The researchers deposited the clarified and merged data into a free, online platform so that other agricultural stakeholders can easily access it. They hope that their “one-stop,” centralised data hub on farmer livelihoods will serve as an educational tool and inspire more research into the topic.
The study notes that the average funds generated by farm operators to meet living expenses and debt obligations have been negative for nine out of the last 10 years. In addition to this, in many regions of the United States, the authors of the study added, farm operators actually have to pay to engage in the act of operating a farm.
“What we were really surprised to find in the data is that the low, or negative, median farm operator income applies even when you factor in government subsidies,” Burchfield said.
“Given that the federal government is subsidising farming with billions of dollars annually, it raises the question of how we might do so more effectively. How are we going to convince folks to continue growing our food if they are locked into a system where they can’t make money?”
“Farming is one of the hardest jobs on the planet,” she added, “and it’s going to get even harder due to climate change. The combination of more gradual shifts in average climate conditions, and the increased prevalence of extreme weather events, presents a serious challenge to farmers.”
These ongoing challenges, the authors argue, require an urgent rethinking of how federal subsidies can play a role in encouraging and supporting new, adaptive approaches to agriculture.
The paper also highlights the lack of diversification among farm operators. Statistically, the “average” US farmer is a 58-year-old white male. Those not identifying as white currently operate about seven percent of farmland representing just five percent of operations. Only 1.4 percent of operators identify as Black, and these operators are heavily concentrated in the Southeast, the study states. The report also states that on average, white operators receive twice as much from federal subsidy programs ($14,000 per farm) as Black operators ($6,400 per farm).

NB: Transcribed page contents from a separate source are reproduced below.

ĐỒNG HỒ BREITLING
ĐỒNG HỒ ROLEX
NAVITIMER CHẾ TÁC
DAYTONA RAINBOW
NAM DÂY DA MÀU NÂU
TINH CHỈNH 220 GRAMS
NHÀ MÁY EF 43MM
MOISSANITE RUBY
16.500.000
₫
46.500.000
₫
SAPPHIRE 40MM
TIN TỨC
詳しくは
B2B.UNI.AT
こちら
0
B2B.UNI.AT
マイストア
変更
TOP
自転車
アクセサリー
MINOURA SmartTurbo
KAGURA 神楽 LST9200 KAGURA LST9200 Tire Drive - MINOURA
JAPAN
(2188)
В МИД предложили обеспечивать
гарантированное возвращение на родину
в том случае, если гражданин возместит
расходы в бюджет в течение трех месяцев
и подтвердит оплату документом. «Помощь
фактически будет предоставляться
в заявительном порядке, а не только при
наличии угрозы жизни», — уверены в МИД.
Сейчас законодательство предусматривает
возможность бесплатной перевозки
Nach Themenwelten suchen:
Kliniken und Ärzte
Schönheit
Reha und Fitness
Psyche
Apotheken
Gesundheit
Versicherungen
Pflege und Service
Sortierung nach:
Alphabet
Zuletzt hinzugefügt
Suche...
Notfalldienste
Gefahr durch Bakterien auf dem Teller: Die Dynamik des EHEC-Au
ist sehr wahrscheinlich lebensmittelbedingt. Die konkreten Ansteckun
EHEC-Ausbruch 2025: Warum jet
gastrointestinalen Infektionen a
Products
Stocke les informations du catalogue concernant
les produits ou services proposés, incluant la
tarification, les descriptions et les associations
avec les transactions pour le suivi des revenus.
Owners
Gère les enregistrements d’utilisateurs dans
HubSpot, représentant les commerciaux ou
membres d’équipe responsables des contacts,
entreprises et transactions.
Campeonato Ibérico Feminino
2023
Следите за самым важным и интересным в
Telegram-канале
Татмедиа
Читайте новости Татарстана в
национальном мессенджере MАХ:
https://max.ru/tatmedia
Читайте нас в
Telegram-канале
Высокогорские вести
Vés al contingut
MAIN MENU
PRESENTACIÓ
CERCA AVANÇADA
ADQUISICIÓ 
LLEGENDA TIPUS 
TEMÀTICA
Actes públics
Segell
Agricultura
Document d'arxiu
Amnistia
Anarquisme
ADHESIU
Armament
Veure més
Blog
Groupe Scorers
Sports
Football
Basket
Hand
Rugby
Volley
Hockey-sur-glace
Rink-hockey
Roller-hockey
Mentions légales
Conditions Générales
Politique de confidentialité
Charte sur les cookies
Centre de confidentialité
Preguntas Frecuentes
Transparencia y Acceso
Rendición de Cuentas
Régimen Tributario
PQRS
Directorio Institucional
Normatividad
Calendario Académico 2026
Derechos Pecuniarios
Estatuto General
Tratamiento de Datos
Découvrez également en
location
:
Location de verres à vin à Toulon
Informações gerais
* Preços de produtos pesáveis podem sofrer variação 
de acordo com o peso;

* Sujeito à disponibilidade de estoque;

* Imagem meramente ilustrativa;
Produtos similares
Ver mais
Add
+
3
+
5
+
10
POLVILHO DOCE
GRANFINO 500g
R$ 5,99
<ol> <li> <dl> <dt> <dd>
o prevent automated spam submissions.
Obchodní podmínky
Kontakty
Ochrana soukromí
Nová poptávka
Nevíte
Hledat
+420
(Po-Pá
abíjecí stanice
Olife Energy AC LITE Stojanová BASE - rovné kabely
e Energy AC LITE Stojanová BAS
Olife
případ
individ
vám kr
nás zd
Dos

“We need better data to track the persistent inequities at the intersection of race, class and livelihoods in the agriculture space,” Burchfield added.
“Farmers are fundamental to our survival, their work is risky and difficult, and ensuring their quality of life is necessary for US agriculture to persist…Measuring and monitoring agricultural progress using only metrics of production, efficiency and revenue masks the lived realities of the humans operating our farms”, Burchfield and her fellow authors conclude.